Farm Lane Prep Steps

  1. First, assess your lane’s surface. If it is well-rutted with plenty of holes and there is very little crushed stone left, you will want to bring in some new material, but not yet. Estimate how far into the grass on either side of the lane the prior year’s crushed stone has migrated, and make a note of it. For our example, say you found a ridge of old material about 8 inches into the grass.
  2. Mount either the adjustable grader blade or the box scraper onto the 3-point hitch of your tractor. With the tractor parked on a flat surface, adjust the 3-point hitch’s top link so the attachment is forward-leaning, with the front edge in contact with the ground.
  3. Move your tractor/blade combination to the right side of the lane (so the tractor is tilted at roughly the same angle as that formed by the lane’s crown). Skip the next step if you are using a box scraper.
  4. Adjust the grader blade’s angle to position the right end of the blade closer to the rear of the tractor than the left. Once engaged with the ground, forward tractor motion will pull material from the side of the lane toward the center. Ideally, your blade still extends to the outer edge of the tractor’s right rear tire or beyond.

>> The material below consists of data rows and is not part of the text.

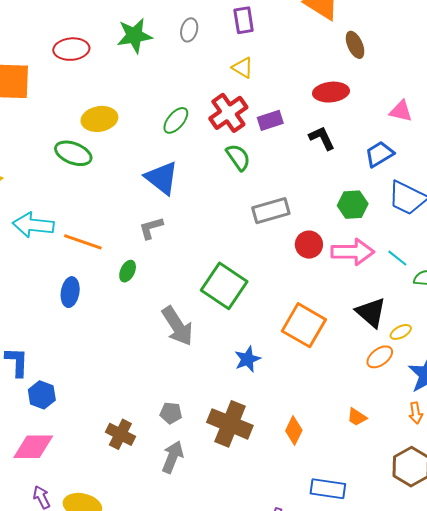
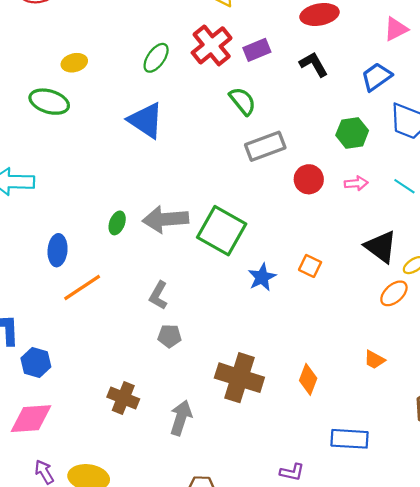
pink triangle: (401, 111) -> (396, 29), turned -35
yellow ellipse: (99, 119) -> (74, 63), size x0.7
green semicircle: (238, 157) -> (243, 101), moved
gray L-shape: (151, 228) -> (158, 295), moved, turned -40
orange line: (83, 242) -> (82, 287), moved, turned -48
pink arrow: (353, 252) -> (356, 183), size x0.5
orange square: (304, 325) -> (310, 266), size x0.5
gray arrow: (177, 326) -> (165, 219), moved, turned 123
blue star: (247, 359) -> (262, 277), moved
gray pentagon: (171, 413) -> (170, 336), moved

  5. Position the outer edge of the blade or scraper above the gravel ridge you found in the grass, and adjust the blade’s tilt to be slightly toward the edge. Tilt adjustment is most often made on the grader blade itself or with the adjustable right-hand lift arm on the 3-point hitch for the box scraper. The 3-point-hitch adjustment also works with grader blades that do not have adjustable tilt. If the outer edge does not make contact with the ground before the inner edge makes contact with the center of the lane, then increase the tilt.
  6. Now with light down pressure on the hitch, proceed forward with the tractor along one side of the lane and then the other (always travel on the right). If there is still material in the grass that could be pulled up onto the lane, make additional passes. Slow and steady is the name of the game here. Don’t worry about the blades of grass and roots you might pull to the center of the lane; they will disappear on their own in time. As you make additional passes, you can reduce the blade’s tilt to avoid gouging a ditch at the lane’s edge—unless this is your purpose.
  7. Once you’ve worked in all the old material, or the holes and ruts are filled and smoothed, make a pass with the 3-point hitch in the float mode, and be sure to raise it slowly and steadily as you near the end of the run. This should leave you with a nicely crowned lane with evenly sloped sides. Grading takes a little practice and coordination. Take it slow; you will get it.
  8. If you decided earlier that you needed more material applied to your lane, now is the time to have the local material company deliver sufficient unwashed ¾-inch screen-crushed rock to build it up. If you want to work on your loader skills, have the driver dump the rock in an accessible heap, and spread it evenly on both sides of the lane yourself. Alternatively, you can have the driver spread the gravel with the truck—but be sure the driver is comfortable with this approach or you could wind up with so uneven a layer that you would have been better off using the loader yourself.
  9. Finally, use your blade or box scraper to smooth your loader work (or the driver’s spreading effort) to create an even layer of new crushed rock on either side of your lane. Make a few final passes with the tractor (attachment raised) to pack it down, and you will be ready for winter.